Skills and Qualities for Health Information Technicians
Every job makes use of certain skills and abilities, and here are a few of those important to the work of health information technicians.
- Active listening: Health information technicians may work closely with physicians, nurses or other professionals. They must be able to listen carefully to instructions and ask clarifying questions as needed.
- Speaking: Just as health information professionals must be able to listen, they must speak clearly and concisely when sharing information with other members of a health care team.
- Near vision: Much of a health information technician's work is done on a computer so good vision is critical.
- Category flexibility: This ability is particularly important for medical billers and coders. Having category flexibility means they are able to properly categorize and group patient data using coding systems.
- Deductive reasoning: Like category flexibility, this ability helps health information professionals make wise decisions about how to store and catalogue information.
Career Outlook and Salary Information for Health Information Technicians
The chart below shows the average nationwide health information technology salary, but be aware many factors can influence a person's income. Those with more education and experience will typically earn more than entry-level workers.
Likewise, job opportunities can vary depending on your expertise and where you live. Positions may be more readily available in geographic regions that have large medical systems, and some employers may be seeking applicants with a certain health information technology certification.
|Career||Total Employment||Annual Mean Wage||Projected Job Growth Rate|
|Medical Records and Health Information Technicians||208,650||$44,010||13.5%|
Professional Resources for Health Information Technicians
The following organizations are among the industry groups serving health information technology professionals.

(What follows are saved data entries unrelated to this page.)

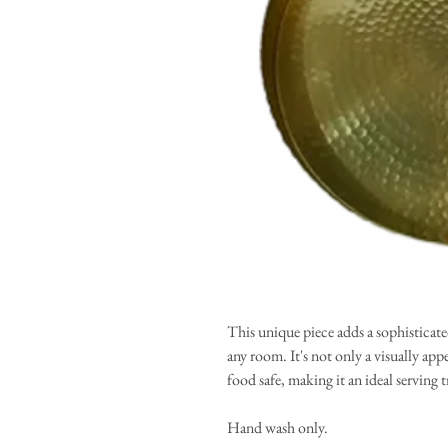
This unique piece adds a sophisticated
any room. It's not only a visually app
food safe, making it an ideal serving t
Hand wash only.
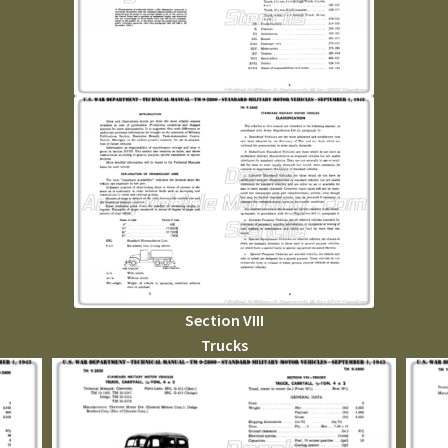
Section VIII
Trucks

- The American Health Information Management Association - With more than 103,000 members nationwide, AHIMA provides education resources, professional certification and advocacy for the health information management industry.
- Healthcare Information and Management Systems Society - A global organization, HIMSS has been advocating for the profession since 1961. It offers several scholarships for those attending health information technology programs.
- Certification Commission for Health Information Technology - This private-sector organization certifies the electronic health record technology used by health information professionals.